De fato, o BNDES, em conjunto com o Ministério das Cidades, lançou neste mês a primeira fase dos estudos preliminares do Estudo Nacional de Mobilidade Urbana (ENMU), a qual constituiu uma carteira de projetos com a elaboração de diagnósticos das 21 regiões metropolitanas no país com mais de 1 milhão de habitantes. A região metropolitana da Capital não está contemplada para receber quaisquer investimentos. Para a primeira etapa está prevista a liberação de 16 bilhões de reais numa carteira de investimentos que prevê mais de 400 bilhões de reais até 2054. Por causa desta triste realidade, a expansão do metrô até Alvorada, conectando com futuras ligações em direção a Cachoeirinha e Gravataí, passando pela Avenida Assis Brasil e uma eventual expansão até Viamão, terá seus estudos de viabilidade e de projetos adiados.
Isto acontece porque não há vontade política do Governo do Estado. Esta aversão pelo planejamento e pela gestão responsável dos recursos públicos resulta em caos territorial em termos de mobilidade, elevação de custos, de taxa de poluição, de tempo de viagem, de tarifa e de redução de conforto de viagem para os usuários dos transportes na região.
Na região metropolitana não existe integração tarifária, nem integração física, nem estruturas articuladas de integração modal.
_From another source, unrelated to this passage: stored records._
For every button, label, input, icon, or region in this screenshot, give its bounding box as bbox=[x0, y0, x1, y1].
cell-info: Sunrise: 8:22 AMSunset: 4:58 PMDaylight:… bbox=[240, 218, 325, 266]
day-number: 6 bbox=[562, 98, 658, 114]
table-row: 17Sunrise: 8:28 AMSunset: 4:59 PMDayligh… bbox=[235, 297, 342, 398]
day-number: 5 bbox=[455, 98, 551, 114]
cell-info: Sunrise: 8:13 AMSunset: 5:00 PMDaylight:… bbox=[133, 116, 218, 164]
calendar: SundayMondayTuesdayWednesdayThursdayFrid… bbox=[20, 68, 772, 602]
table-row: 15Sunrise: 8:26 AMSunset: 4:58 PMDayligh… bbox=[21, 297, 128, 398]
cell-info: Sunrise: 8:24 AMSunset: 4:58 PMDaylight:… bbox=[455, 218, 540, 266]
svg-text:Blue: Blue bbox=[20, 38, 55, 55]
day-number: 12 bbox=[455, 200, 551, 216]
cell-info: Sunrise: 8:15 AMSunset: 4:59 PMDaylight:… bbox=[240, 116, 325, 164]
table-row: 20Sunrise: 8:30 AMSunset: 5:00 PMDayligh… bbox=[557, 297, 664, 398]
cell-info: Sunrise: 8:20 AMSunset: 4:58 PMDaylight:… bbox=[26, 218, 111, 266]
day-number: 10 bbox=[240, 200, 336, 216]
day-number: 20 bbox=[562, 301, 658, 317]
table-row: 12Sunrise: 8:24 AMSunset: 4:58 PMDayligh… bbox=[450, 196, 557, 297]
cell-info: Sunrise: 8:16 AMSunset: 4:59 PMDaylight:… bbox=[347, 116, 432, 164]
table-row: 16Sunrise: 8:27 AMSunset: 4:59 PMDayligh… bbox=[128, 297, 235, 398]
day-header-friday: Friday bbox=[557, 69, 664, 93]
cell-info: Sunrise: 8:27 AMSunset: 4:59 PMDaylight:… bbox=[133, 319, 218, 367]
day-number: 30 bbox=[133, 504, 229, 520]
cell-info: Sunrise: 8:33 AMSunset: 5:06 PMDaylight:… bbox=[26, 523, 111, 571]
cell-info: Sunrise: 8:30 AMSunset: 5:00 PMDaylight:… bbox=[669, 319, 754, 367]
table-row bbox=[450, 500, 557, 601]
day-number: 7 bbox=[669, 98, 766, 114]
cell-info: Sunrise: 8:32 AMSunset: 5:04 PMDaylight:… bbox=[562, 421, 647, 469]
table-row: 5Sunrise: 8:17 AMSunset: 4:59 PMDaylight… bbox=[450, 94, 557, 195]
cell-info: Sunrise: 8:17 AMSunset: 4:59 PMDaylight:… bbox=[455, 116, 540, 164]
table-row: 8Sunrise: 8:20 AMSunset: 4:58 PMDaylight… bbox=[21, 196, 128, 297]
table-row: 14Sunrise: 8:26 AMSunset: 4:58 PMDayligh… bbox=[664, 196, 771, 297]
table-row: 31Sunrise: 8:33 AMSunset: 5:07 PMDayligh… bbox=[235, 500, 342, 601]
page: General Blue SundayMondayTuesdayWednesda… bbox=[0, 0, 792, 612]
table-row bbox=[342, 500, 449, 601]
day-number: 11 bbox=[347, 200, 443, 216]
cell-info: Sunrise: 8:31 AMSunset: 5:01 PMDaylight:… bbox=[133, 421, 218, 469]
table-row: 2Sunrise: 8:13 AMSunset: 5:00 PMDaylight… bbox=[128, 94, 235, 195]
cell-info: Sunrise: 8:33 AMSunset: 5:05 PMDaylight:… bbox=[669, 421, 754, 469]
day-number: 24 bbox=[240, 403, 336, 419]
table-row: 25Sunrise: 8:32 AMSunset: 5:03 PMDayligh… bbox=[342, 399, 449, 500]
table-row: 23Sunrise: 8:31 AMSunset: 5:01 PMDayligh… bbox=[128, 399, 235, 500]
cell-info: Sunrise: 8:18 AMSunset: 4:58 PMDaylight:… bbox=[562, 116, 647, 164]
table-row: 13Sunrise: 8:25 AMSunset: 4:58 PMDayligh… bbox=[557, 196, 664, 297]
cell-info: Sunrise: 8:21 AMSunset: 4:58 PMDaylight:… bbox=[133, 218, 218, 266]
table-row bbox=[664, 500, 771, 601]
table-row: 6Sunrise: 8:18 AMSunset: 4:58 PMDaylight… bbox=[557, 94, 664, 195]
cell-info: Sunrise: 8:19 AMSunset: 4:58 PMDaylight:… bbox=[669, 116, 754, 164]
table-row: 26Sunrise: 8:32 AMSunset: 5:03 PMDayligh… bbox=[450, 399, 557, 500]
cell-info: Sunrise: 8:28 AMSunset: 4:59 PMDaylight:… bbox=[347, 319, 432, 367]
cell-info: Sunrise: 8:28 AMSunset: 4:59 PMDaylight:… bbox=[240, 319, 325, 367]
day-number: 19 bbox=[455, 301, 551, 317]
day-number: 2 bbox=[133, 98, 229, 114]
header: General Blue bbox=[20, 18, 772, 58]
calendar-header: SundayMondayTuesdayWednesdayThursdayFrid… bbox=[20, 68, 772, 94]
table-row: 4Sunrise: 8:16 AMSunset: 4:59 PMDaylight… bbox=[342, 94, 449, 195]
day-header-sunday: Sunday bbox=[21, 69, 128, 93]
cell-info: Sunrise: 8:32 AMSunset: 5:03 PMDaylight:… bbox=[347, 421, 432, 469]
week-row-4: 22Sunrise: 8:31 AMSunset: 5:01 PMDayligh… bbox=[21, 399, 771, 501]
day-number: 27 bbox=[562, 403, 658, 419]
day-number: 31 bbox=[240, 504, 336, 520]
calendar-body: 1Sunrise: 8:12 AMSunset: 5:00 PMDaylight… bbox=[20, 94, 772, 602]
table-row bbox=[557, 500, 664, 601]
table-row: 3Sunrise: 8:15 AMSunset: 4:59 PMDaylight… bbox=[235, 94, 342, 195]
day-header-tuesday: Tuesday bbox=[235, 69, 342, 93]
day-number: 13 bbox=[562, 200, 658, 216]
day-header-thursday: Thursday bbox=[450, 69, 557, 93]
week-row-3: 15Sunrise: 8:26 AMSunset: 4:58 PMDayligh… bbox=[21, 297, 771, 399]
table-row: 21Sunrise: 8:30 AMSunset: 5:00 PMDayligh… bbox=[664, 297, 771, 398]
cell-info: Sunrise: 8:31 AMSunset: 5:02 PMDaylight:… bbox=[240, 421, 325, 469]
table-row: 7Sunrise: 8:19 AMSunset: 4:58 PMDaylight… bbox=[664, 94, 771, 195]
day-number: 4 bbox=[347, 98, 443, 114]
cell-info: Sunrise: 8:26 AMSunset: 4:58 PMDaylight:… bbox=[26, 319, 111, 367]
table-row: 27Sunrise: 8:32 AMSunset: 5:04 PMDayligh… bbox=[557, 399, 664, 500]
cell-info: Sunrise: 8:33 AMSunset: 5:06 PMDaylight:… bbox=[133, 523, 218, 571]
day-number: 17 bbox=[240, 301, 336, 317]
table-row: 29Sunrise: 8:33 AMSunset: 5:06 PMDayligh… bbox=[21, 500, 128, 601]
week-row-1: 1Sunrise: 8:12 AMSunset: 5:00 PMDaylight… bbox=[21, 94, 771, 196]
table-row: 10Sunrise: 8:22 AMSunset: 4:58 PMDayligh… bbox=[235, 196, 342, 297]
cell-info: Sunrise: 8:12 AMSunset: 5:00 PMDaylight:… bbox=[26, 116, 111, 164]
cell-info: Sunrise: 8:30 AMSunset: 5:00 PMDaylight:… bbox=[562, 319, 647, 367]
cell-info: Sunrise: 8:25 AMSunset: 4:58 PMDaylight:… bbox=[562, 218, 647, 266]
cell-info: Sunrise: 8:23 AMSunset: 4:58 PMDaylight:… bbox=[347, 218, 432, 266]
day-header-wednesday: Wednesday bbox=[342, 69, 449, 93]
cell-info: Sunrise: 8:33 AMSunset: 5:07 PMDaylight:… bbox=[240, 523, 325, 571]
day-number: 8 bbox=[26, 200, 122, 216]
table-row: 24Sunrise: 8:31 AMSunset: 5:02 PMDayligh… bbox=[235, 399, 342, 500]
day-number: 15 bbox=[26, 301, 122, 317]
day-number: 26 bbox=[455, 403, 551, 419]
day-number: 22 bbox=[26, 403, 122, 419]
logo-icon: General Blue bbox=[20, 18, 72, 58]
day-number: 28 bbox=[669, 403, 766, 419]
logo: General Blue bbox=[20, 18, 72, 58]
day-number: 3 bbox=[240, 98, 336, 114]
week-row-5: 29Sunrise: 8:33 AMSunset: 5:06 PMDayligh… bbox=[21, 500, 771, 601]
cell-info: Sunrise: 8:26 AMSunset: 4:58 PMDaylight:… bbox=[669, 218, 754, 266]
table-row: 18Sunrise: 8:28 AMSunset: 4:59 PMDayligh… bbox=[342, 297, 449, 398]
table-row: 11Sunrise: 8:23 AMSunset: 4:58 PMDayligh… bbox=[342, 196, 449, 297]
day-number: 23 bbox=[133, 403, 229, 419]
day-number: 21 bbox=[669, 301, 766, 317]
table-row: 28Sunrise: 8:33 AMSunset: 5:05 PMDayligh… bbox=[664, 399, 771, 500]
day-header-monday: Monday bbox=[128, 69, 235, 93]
O Estado abdicou de sua função primordial estabelecida no Capítulo V da Constituição Estadual. Não existe qualquer articulação entre órgãos estaduais, municípios, operadores e usuários. Neste e em vários outros setores, o Estado não convidou a sociedade para o baile. Quem toca nessa banda desafinada, para um salão cada vez mais vazio, caro e desintegrado, é parcela do mercado constituída pela fração de capital que adora viver de subsídios públicos.
Atualmente, a tecnologia permite a plena integração tarifária e física de todos os modais de transporte público coletivo na Região Metropolitana, através da interoperabilidade de sistemas, tendo uma autoridade metropolitana como ente planejador, integrador e coordenador em toda a região. Exemplos como os adotados nas cidades de Madri, na Espanha, Lisboa, em Portugal, e Montpellier, na França, dentre outros, permitem antever uma redução de 30% no custo global desses serviços com reflexos positivos diretos no custo de passagens, tempos de percurso, redução de poluentes, de acidentes, de engarrafamentos e de repasses de dinheiro público.
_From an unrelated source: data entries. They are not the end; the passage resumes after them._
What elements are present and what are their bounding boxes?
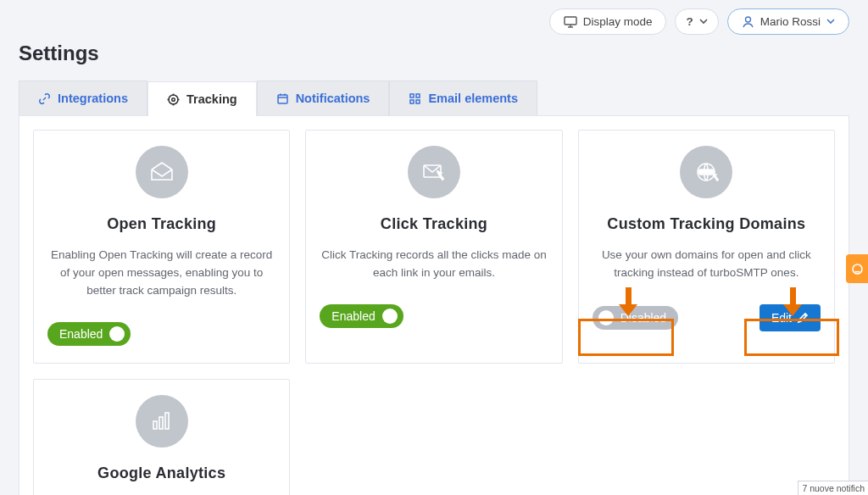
display-mode-label: Display mode bbox=[583, 15, 653, 28]
target-icon bbox=[167, 93, 180, 106]
click-tracking-icon bbox=[408, 146, 460, 198]
chevron-down-icon bbox=[699, 19, 708, 25]
card-desc: Use your own domains for open and click … bbox=[593, 247, 821, 282]
toggle-knob-icon bbox=[598, 310, 614, 325]
custom-domains-icon: WWW bbox=[680, 146, 732, 198]
tab-label: Tracking bbox=[186, 92, 237, 106]
click-tracking-toggle[interactable]: Enabled bbox=[320, 304, 403, 328]
calendar-icon bbox=[276, 92, 289, 105]
user-menu-button[interactable]: Mario Rossi bbox=[727, 8, 849, 35]
svg-rect-0 bbox=[565, 17, 576, 25]
svg-rect-17 bbox=[416, 100, 420, 103]
feedback-tab[interactable] bbox=[846, 254, 868, 283]
page-title: Settings bbox=[0, 35, 868, 81]
card-title: Custom Tracking Domains bbox=[607, 215, 805, 233]
toggle-label: Disabled bbox=[620, 311, 666, 325]
cards-row-2: Google Analytics Google Analytics tracks… bbox=[33, 379, 835, 495]
svg-rect-15 bbox=[416, 94, 420, 97]
edit-custom-domains-button[interactable]: Edit bbox=[760, 304, 821, 331]
user-name-label: Mario Rossi bbox=[760, 15, 821, 28]
toggle-label: Enabled bbox=[59, 327, 103, 341]
tab-integrations[interactable]: Integrations bbox=[19, 81, 147, 115]
chevron-down-icon bbox=[826, 19, 835, 25]
custom-domains-toggle[interactable]: Disabled bbox=[593, 306, 678, 330]
tabs-bar: Integrations Tracking Notifications Emai… bbox=[0, 81, 868, 115]
open-tracking-toggle[interactable]: Enabled bbox=[47, 322, 131, 346]
svg-point-5 bbox=[172, 97, 175, 101]
top-bar: Display mode ? Mario Rossi bbox=[0, 0, 868, 35]
display-mode-button[interactable]: Display mode bbox=[549, 8, 667, 35]
monitor-icon bbox=[564, 16, 577, 28]
link-icon bbox=[38, 92, 51, 105]
edit-label: Edit bbox=[771, 311, 792, 325]
cards-row: Open Tracking Enabling Open Tracking wil… bbox=[33, 130, 835, 364]
card-desc: Enabling Open Tracking will create a rec… bbox=[47, 247, 275, 300]
svg-rect-16 bbox=[410, 100, 414, 103]
svg-rect-14 bbox=[410, 94, 414, 97]
user-icon bbox=[742, 15, 754, 28]
card-desc: Click Tracking records all the clicks ma… bbox=[320, 247, 548, 282]
card-title: Google Analytics bbox=[97, 464, 225, 482]
card-custom-tracking-domains: WWW Custom Tracking Domains Use your own… bbox=[578, 130, 835, 364]
card-click-tracking: Click Tracking Click Tracking records al… bbox=[305, 130, 562, 364]
svg-point-3 bbox=[745, 17, 750, 22]
svg-text:WWW: WWW bbox=[700, 170, 714, 175]
toggle-label: Enabled bbox=[331, 309, 375, 323]
notification-chip[interactable]: 7 nuove notifich bbox=[798, 481, 868, 495]
svg-rect-10 bbox=[278, 95, 287, 103]
question-icon: ? bbox=[686, 15, 693, 28]
google-analytics-icon bbox=[136, 395, 188, 448]
chat-icon bbox=[851, 263, 864, 275]
toggle-knob-icon bbox=[109, 326, 125, 342]
open-tracking-icon bbox=[136, 146, 188, 198]
svg-rect-23 bbox=[159, 417, 163, 429]
tab-tracking[interactable]: Tracking bbox=[147, 81, 257, 116]
svg-point-4 bbox=[169, 95, 178, 104]
card-google-analytics: Google Analytics Google Analytics tracks… bbox=[33, 379, 290, 495]
pencil-icon bbox=[797, 312, 809, 324]
tab-label: Email elements bbox=[428, 92, 518, 105]
card-open-tracking: Open Tracking Enabling Open Tracking wil… bbox=[33, 130, 290, 364]
card-title: Click Tracking bbox=[381, 215, 487, 233]
tab-label: Integrations bbox=[58, 92, 128, 105]
svg-rect-24 bbox=[165, 413, 169, 429]
svg-rect-22 bbox=[153, 421, 157, 429]
tracking-panel: Open Tracking Enabling Open Tracking wil… bbox=[19, 115, 849, 495]
help-button[interactable]: ? bbox=[675, 8, 718, 35]
toggle-knob-icon bbox=[382, 309, 398, 324]
tab-notifications[interactable]: Notifications bbox=[257, 81, 390, 115]
grid-icon bbox=[409, 92, 421, 105]
tab-label: Notifications bbox=[296, 92, 370, 105]
card-title: Open Tracking bbox=[107, 215, 216, 233]
tab-email-elements[interactable]: Email elements bbox=[389, 81, 537, 115]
A grave crise pela qual passa o transporte público no Brasil, com redução de demanda e de linhas, exige inteligência e compromisso social. Não se encontra nenhuma dessas duas premissas nas ações do atual gestor estadual para as cidades do entorno da Capital. A tentativa de extinção da METROPLAN, a falta de qualquer planejamento para valorização e integração da TRENSURB aos sistemas municipais, a absurda sobreposição de linhas concorrendo entre si e a entrega da bilhetagem para o setor privado deixaram a mobilidade urbana ao sabor da ineficiência, da falta de planejamento, da ganância e da desorganização.
Quase todos perdem com isso: Estado, operadores, trabalhadores do setor, usuários cotidianos e eventuais dos sistemas, além de gaúchos e gaúchas que habitam a região. Ganham apenas os visionários do caos na lógica da liberdade absoluta do capital sem regulação e aqueles que teimam em negar o papel político, econômico e social que cabe ao Estado, de acordo com as normas constitucionais vigentes.
Um cenário que precisa mudar. Em nome da racionalidade econômica, do planejamento público, dos interesses sociais dos cidadãos e cidadãs metropolitanos e da preservação do nosso meio ambiente, o próximo Governo do Estado deve, em conjunto com os municípios, constituir uma autoridade metropolitana de mobilidade, com todos os recursos e estruturas públicas necessárias para promover a integração tarifária, física e modal de todos os meios de transportes da região metropolitana de Porto Alegre.
(*) Doutor em Geografia e superintendente de Desenvolvimento e Expansão da TRENSURB.